Les journées de la maman de Sam ne sont pas différentes de celles des 80.000 familles françaises d’enfants autistes. Le processus est souvent le même : choc du diagnostic, bouleversement de la parentalité, et désespoir de voir sa vie voler en éclat. A ce chaos, succède l'isolement social, familial, et, dans 79% des cas, d’isolement professionnel consécutif à la perte de l'emploi d'un des deux parents, contraint de rester auprès de l’enfant. A l’épuisement du quotidien, s’ajoute les contraintes d’organisation, puis les difficultés à trouver de l’aide. Le sentiment d’impuissance domine. Les parents sont souvent livrés à eux-mêmes, et il est encore très difficile de trouver des professionnels formés à la prise en charge des très jeunes enfants autistes.

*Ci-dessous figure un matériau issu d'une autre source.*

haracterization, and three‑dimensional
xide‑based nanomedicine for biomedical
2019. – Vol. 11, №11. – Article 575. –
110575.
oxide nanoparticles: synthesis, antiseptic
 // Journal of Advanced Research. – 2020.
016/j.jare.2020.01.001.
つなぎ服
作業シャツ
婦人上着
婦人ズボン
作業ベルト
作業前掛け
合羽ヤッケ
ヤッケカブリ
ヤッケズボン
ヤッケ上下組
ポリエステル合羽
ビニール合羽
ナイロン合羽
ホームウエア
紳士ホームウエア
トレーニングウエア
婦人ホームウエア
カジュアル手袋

Le nombre des aidants dépasse largement le cadre de la cellule familiale : famille élargie, amis, rééducateurs, médecins, enseignants, AVS… pour un enfant autiste, dix personnes sont concernées. Elles sont 800.000 en France. Les aidants qui vont accompagner ces enfants handicapés à la crèche, à l’école, en nourrice, en rééducation… sont très souvent démunis face aux troubles autistiques. Personne n'est spécialisé. Il existe, certes, des formations dispensées par quelques sociétés ou professionnels indépendants. Mais ces dernières restent onéreuses, difficilement accessibles, et trop théoriques ou techniques pour permettre une application pratique au quotidien.

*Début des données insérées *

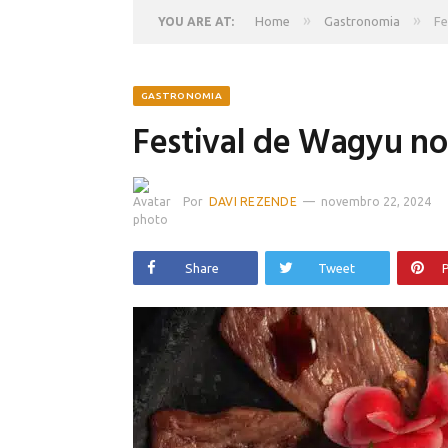
»
»
Home
Gastronomia
Fe
YOU ARE AT:
GASTRONOMIA
Festival de Wagyu no
Por
DAVI REZENDE
novembro 22, 2024
Share
Tweet
P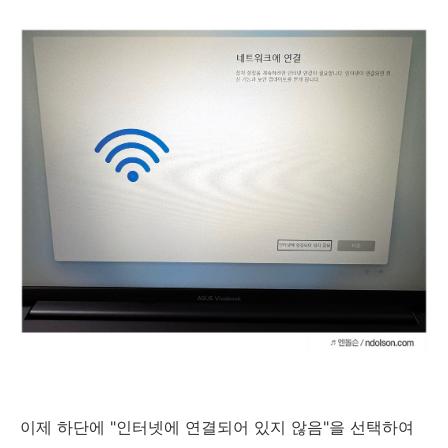
이제 하단에 "인터넷에 연결되어 있지 않음"을 선택하여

Encadré L’autisme est un trouble du développement précoce dans lequel la communication, et les interactions sociales sont perturbées. La personne autiste manifeste des intérêts restreints et/ou s’adonne à des activités stéréotypées et répétitives. La sévérité et la forme des troubles varient beaucoup d’un individu à l’autre.

Priscilla Werba est orthophoniste spécialisée auprès des enfants autistes. Elle est à l’origine du projet ‘Deux minutes pour mieux vivre l’autisme’, qui propose 200 vidéos animées de formation pratique à destination des aidants. Inspirées de scénarios de leur vie quotidienne, ces vidéos sont en accès gratuit sur internet (www.deuxminutespour.org).